Saturday, September 16, 2006

State standardized test time

It's testing time again. It's time for us to stop teaching and devote way too many hours to testing our kids. The high school graduation exam, especially, is a painful thing to administer - and to take.

Note to students taking the high school graduation exam:
If you don't pass...you don't graduate. It doesn't matter what you have done during your time in high school...you must pass this ONE test to graduate. Classroom work is not as important...the work that you have done for 180 days a year...for 4 years...is not as important as how you do on this one test. Your entire future hangs in the balance...

...but no pressure.

Teachers in our school system have been told that we cannot give A's or B's to students who have not passed the state standardized tests. What an incredibly stupid idea.

Is it possible that you might have a student who works hard, does all of his or her assignments, completes homework, passes classroom assessments, yet fails the standardized test for whatever reason? It doesn't matter. Everyone has to pass the test...and if they don't, no amount of make up work, or daily achievement will matter. Everyone has to be the same.

The new slogan in American education...One size fits all. Everyone is - or has to be - identical. There's no room for an Edison, an Einstein, or a Mozart. Pass the test...pass the test...don't worry about anything else...

Thursday, September 14, 2006

On beyond thirty...

When you look at my teaching contract for this year it says "Years Experience: 30."
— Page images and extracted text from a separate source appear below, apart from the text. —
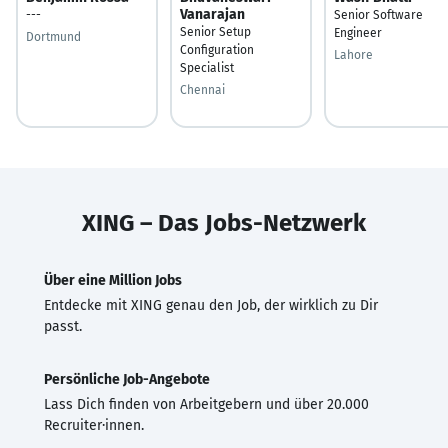
Vanarajan
---
Senior Software
Senior Setup
Engineer
Dortmund
Configuration
Lahore
Specialist
Chennai
XING – Das Jobs-Netzwerk
Über eine Million Jobs
Entdecke mit XING genau den Job, der wirklich zu Dir
passt.
Persönliche Job-Angebote
Lass Dich finden von Arbeitgebern und über 20.000
Recruiter·innen.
Things have changed since I started teaching in 1976. The curriculum has exploded, the kids are socially older, and the world is smaller.

In 1976-77, my first class of third graders had no clue what a personal computer was, and had never heard of an iPod, an SUV or a hybrid car. They listened to music on records made of vinyl, or on cassette tapes, watched movies on film projectors in theaters or on TV broadcast, didn't have cable TV, and would have thought that "internet" had something to do with moving fish from the end of the hook to the boat.

I was 28 when I started teaching. I had tried life in "the real world" and discovered, with the help of my 4 year old daughter, that child development and the science of learning was much more fascinating.

I've taught Kindergarten through 6th grade (somehow missing 5th, but hitting all the others) and have never stopped learning. I have studied reading extensively and now, modestly refer to myself as a "reading specialist." I've got a reading endorsement and a computer endorsement along with my Masters degree in elementary education and was a Reading Recovery teacher for 6 years. I've been on both sides of the "reading wars" and have learned that most children will learn to read despite what we do...

So here I am, now a part time pull-out reading specialist in a suburban/rural school in the midwest, still trying to figure out a better way to teach even after 30 years. I still find learning fascinating. It's still hard for some children...easy for others...and I still want to know why.

I'm going to explore that here...as well as why I think No Child Left Behind and the obscene obsessive focus on standardized testing is destroying public schools in the United States.

I'll also talk about my students and what I'm doing with them...how I hope to help them and why they have the problems they have. Feel free to make suggestions. The truth is, I need help to help them.

I want to look closely at what's happening in our schools and try to determine why it's the politicians who are determining the curriculum and teaching methods. I want to figure out why teachers have become the enemy to so many Americans and what I can do to rectify that misconception. I want to help re-make the public schools in the US into places where children learn and teachers teach and discover the joy of that interaction. I want to figure out ways to make readers and thinkers out of my students...and I want to find ways to help them let go of the pain of failure and learn to enjoy learning.